• [What is expected] Print the lines that run from the line with "ความกระตือรือร" to the line with "เพิ่มเติมสามารถดูได้ที่ออฟฟิเชียลแอคเคาท์ LINE Career", keeping both end lines, exactly as they appear in the entries below, and nothing else.
Start of Records for the task
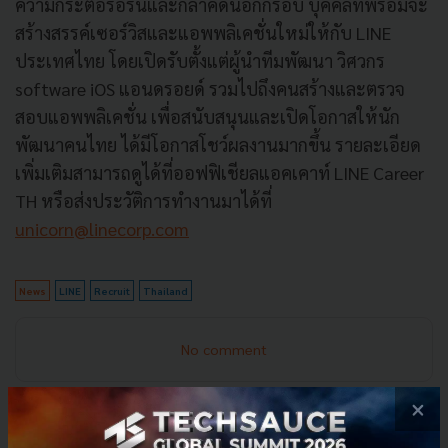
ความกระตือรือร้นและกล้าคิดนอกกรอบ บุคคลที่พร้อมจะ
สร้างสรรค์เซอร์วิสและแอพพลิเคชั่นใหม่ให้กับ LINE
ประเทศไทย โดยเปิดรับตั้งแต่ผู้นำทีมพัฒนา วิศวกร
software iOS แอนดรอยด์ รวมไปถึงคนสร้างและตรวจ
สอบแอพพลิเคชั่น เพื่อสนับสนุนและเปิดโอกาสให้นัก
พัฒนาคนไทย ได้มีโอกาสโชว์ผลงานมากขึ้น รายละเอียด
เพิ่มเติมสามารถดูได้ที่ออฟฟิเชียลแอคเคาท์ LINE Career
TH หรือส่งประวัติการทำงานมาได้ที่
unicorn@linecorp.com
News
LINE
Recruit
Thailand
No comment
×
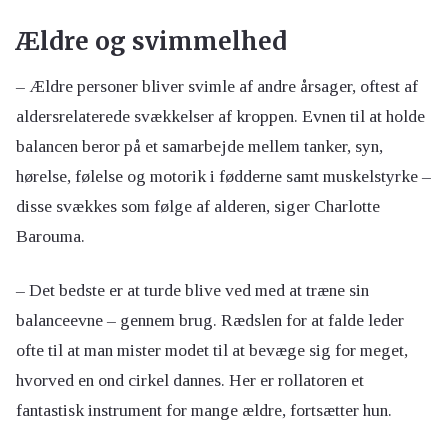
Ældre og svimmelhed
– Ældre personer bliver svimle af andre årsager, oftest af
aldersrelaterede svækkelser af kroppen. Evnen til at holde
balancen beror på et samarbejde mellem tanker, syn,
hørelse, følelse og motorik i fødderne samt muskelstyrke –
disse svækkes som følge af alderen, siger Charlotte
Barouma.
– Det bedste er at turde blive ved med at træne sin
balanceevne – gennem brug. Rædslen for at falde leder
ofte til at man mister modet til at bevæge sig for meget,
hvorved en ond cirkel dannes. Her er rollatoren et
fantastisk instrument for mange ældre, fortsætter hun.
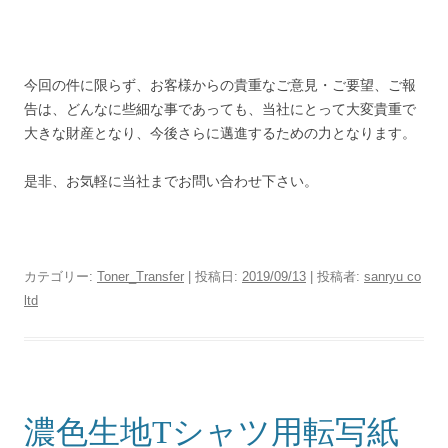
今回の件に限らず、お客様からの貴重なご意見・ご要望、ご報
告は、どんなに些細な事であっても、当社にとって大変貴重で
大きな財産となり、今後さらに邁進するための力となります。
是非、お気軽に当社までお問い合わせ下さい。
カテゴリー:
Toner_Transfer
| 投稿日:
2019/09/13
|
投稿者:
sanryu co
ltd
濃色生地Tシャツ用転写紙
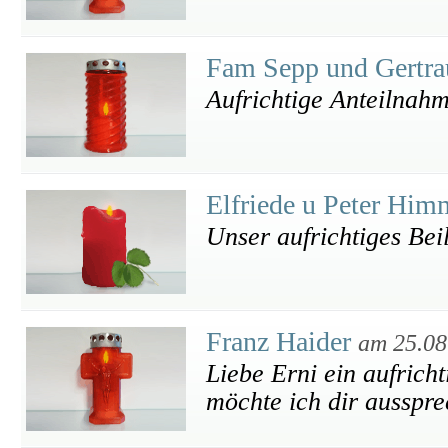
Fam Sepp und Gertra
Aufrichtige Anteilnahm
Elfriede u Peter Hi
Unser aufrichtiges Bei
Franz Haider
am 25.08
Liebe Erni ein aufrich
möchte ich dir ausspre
End of Records for the task
Start of Records for the task
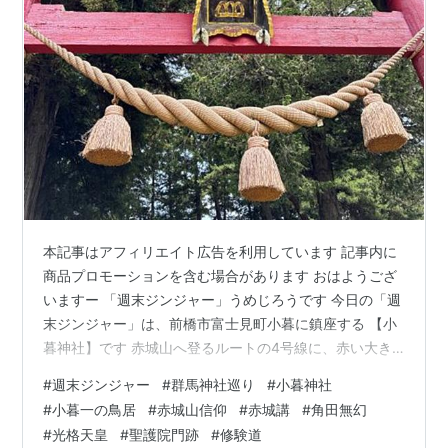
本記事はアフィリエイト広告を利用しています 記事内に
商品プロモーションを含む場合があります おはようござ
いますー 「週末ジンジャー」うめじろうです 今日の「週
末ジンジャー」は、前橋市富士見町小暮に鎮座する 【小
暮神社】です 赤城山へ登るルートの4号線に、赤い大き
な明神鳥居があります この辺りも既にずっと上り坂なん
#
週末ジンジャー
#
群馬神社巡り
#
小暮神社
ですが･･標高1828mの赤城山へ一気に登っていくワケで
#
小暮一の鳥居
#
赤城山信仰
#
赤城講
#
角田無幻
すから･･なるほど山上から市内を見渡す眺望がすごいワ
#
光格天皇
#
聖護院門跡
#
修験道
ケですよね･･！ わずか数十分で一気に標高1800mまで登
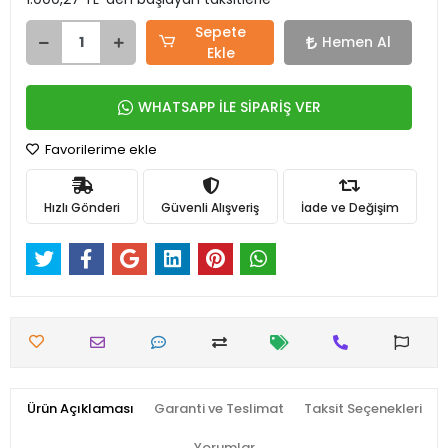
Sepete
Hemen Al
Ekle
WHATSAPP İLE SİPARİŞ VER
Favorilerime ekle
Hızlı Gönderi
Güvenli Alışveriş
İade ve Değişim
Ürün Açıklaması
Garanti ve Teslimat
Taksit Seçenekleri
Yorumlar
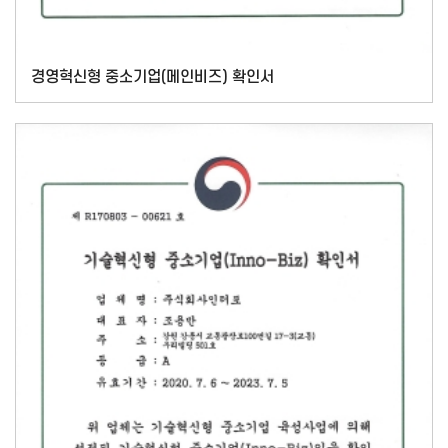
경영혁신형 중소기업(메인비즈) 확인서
End of Records for the task
• [Solution below]
ความกระตือรือร้นและกล้าคิดนอกกรอบ บุคคลที่พร้อมจะ
สร้างสรรค์เซอร์วิสและแอพพลิเคชั่นใหม่ให้กับ LINE
ประเทศไทย โดยเปิดรับตั้งแต่ผู้นำทีมพัฒนา วิศวกร
software iOS แอนดรอยด์ รวมไปถึงคนสร้างและตรวจ
สอบแอพพลิเคชั่น เพื่อสนับสนุนและเปิดโอกาสให้นัก
พัฒนาคนไทย ได้มีโอกาสโชว์ผลงานมากขึ้น รายละเอียด
เพิ่มเติมสามารถดูได้ที่ออฟฟิเชียลแอคเคาท์ LINE Career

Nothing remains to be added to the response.